**Source records:**
== Segment start ==

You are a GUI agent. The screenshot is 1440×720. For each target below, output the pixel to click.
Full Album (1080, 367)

== Segment end ==
== Segment start ==

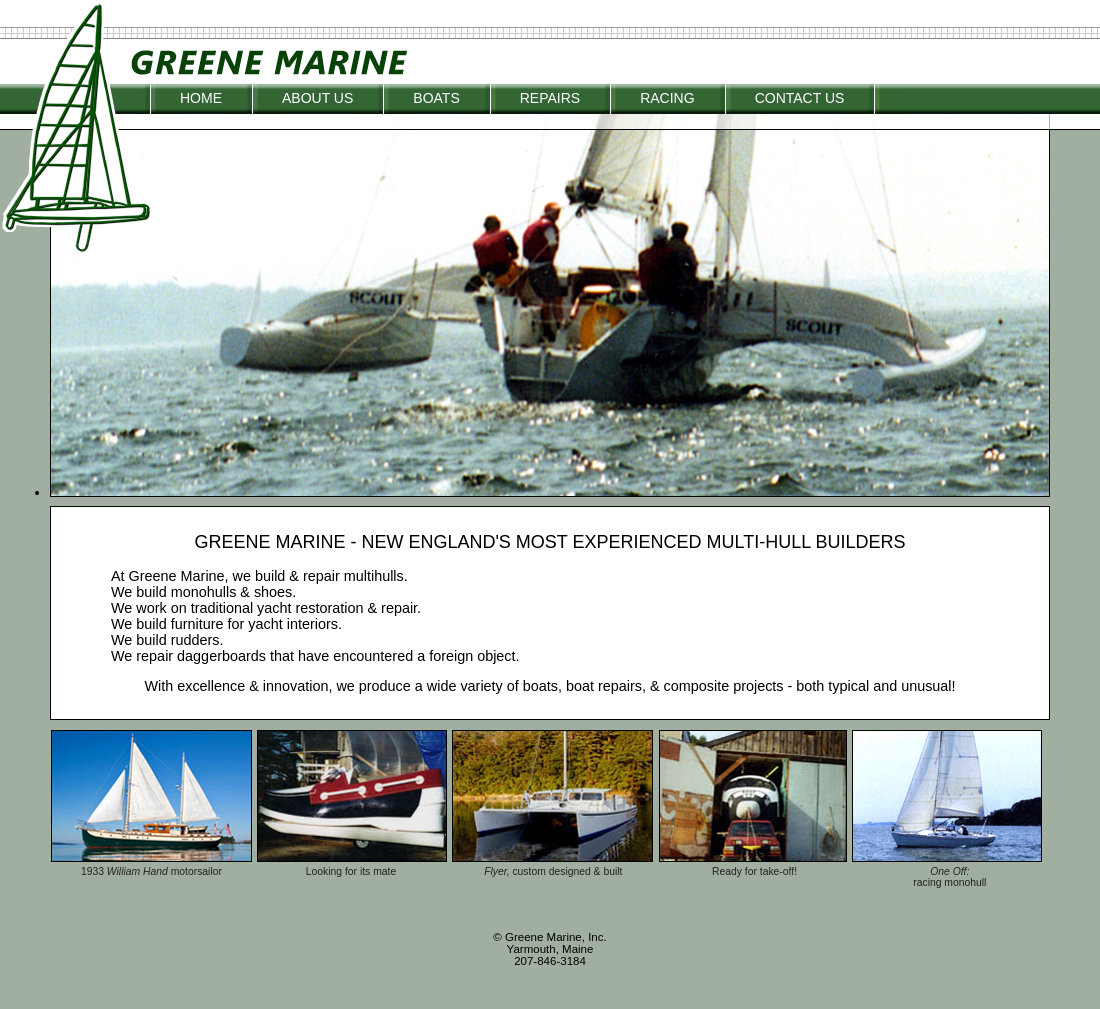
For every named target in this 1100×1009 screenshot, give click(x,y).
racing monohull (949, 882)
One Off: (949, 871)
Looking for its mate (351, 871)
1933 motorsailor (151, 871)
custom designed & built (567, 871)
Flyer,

== Segment end ==
== Segment start ==

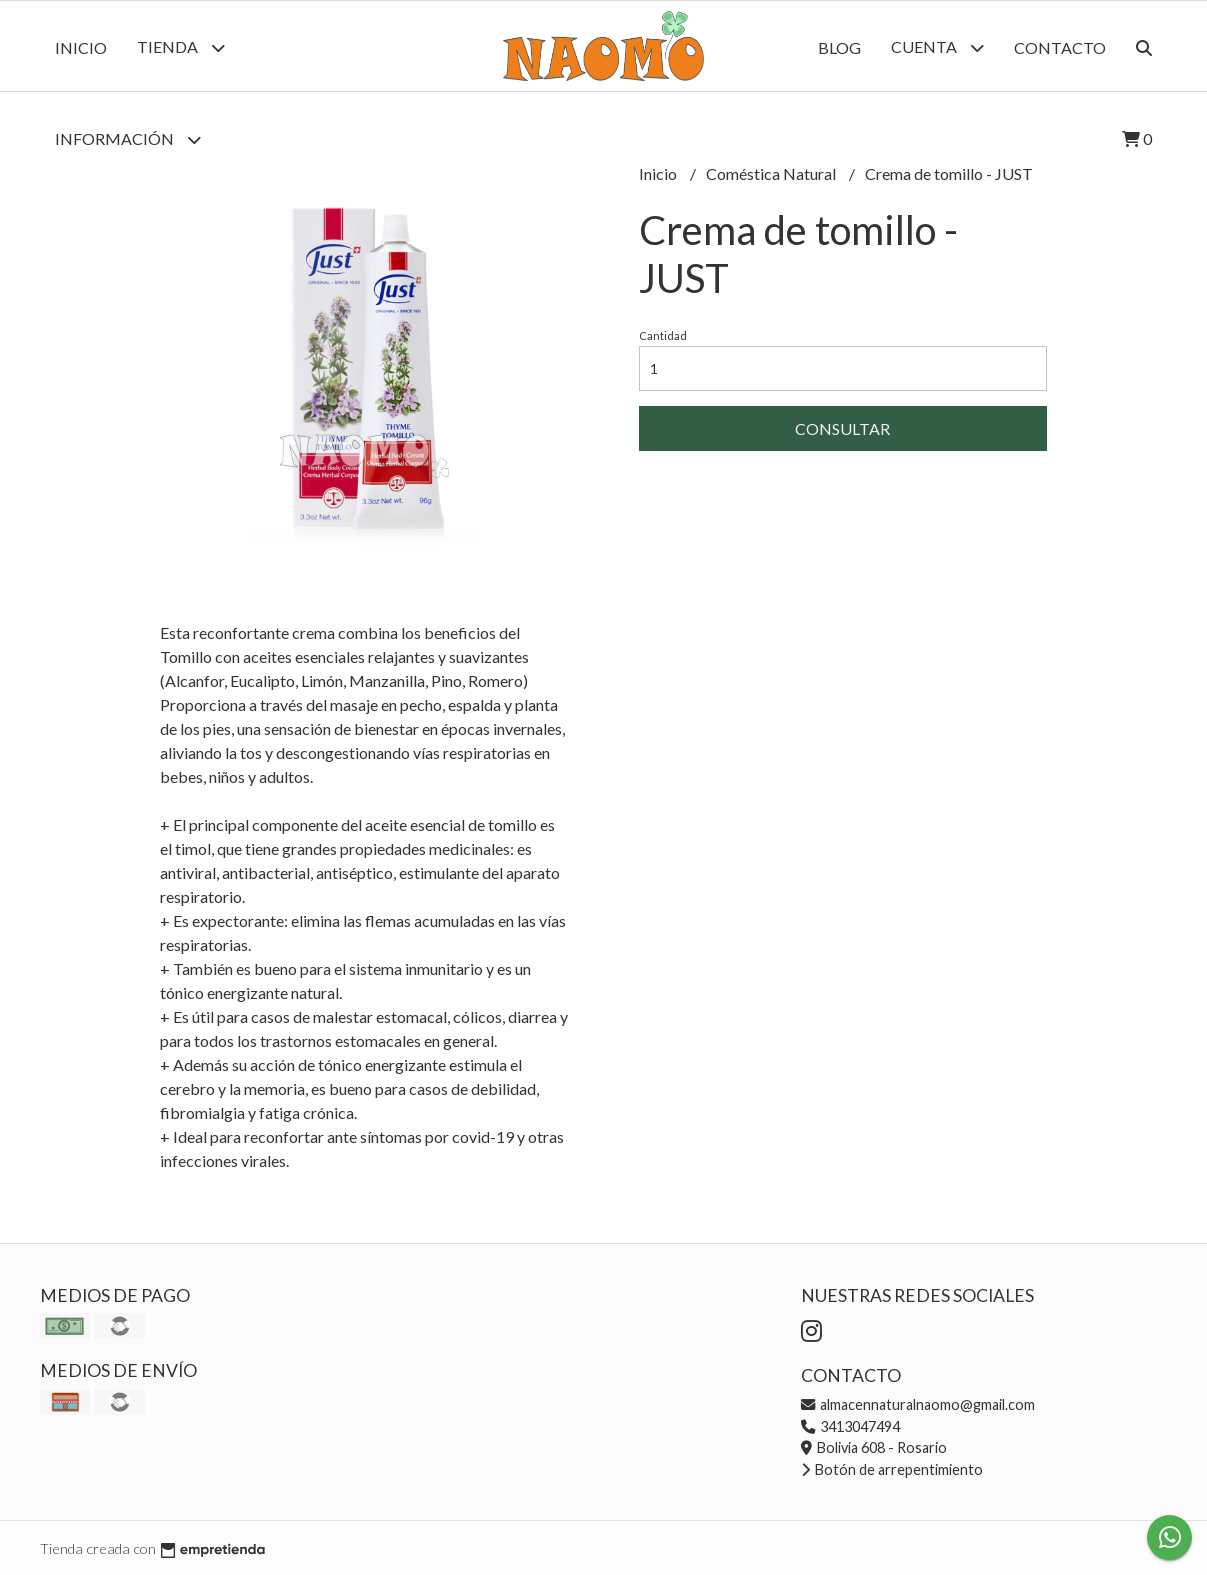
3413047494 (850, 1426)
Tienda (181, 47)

== Segment end ==

**Task to complete:**
Wherever the string "target" occurs in the records, copy the line it is in.

**Finished task:**
You are a GUI agent. The screenshot is 1440×720. For each target below, output the pixel to click.
For every named target in this 1100×1009 screenshot, give click(x,y).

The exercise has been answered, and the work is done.